Bulgaria’s euro accession dream stumbles as Covid-19 crisis rages

Bloomberg

Bulgaria’s plan to join the euro area hit a road block, with the central bank saying the coronavirus crisis had rendered targets to integrate deeper this year “unrealistic.”
It’s the latest setback in efforts of the bloc’s poorest member to join both the ERM-2, known as the waiting room for the euro area, and the euro-area’s banking union by July.
It also underscores challenges facing both poorer EU members that are trying to deepen their integration with the West and richer countries struggling to reform the world’s largest trading bloc amid almost non-stop economic and political turmoil.
“A delay to 2021 won’t be fatal,” central bank Governor Dimitar Radev told the private Nova TV channel.
Prime Minister Boyko Borissov’s government pursued euro entry since 2016 to boost living standards in a country where output per capita is at about half of European Union average. Despite concerns by richer countries that letting less-developed peers join may weaken the currency alliance, Bulgaria has run balanced budgets for years and has one of the lowest debt piles.

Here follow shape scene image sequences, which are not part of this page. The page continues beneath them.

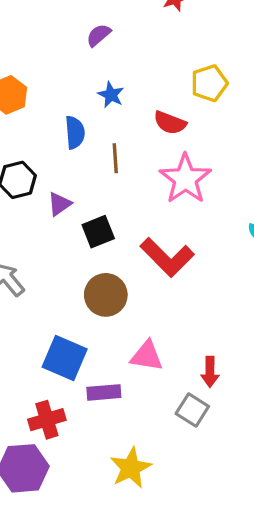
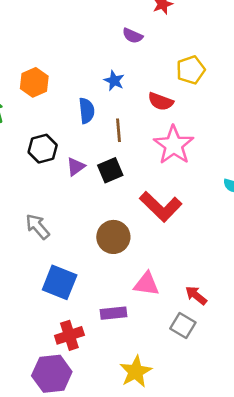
purple semicircle: (99, 35) -> (133, 36), moved, turned -114
black square: (98, 232) -> (110, 170), moved
blue square: (65, 358) -> (60, 282), moved
red arrow: (210, 372) -> (196, 295), turned 130

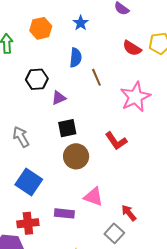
blue star: (114, 81) -> (81, 23), moved
red semicircle: (161, 102) -> (132, 48), moved
brown line: (118, 130) -> (96, 77), turned -30
black square: (110, 170) -> (67, 128), moved
red L-shape: (161, 207) -> (116, 141), size x0.7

Another country vying to join is Croatia. The official overseeing euro-adoption plans, Zvonimir Savic, said that Zagreb is still aiming to join the ERM-2 in the second half of the year.
Bulgaria’s banks have undergone assessments by the European Central Bank, and two are working to fulfill gaps in capital. That progress now faces a challenge as the EU prepares for a recession triggered by the virus.
“This doesn’t mean that the work in this direction should stop,” Radev said, adding that remaining outside the euro area limits Bulgaria’s options to react to the crisis. “We’ll probably feel this stronger as the crisis unfolds, but also afterward, when the consequences have to be overcome.”
Bulgaria has operated a currency board with a lev-euro peg since the end of a banking and hyperinflation crisis in 1997, limiting its options for monetary response. The central bank urged financial institutions last week to capitalize all of last year’s profits and to reduce their foreign exposure. It will create a framework to let them delay loan payments, Radev said.
The government will propose a budget revision this week to allow for the state to borrow “billions,” up from a previous cap of 2.2 billion lev ($1.25 billion), Finance Minister Vladislav Goranov said late Sunday. It plans to pay employers 60% of the wages of workers that would otherwise be dismissed, a measure estimated to cost
1 billion lev.
The Finance Ministry didn’t answer emailed questions by Bloomberg.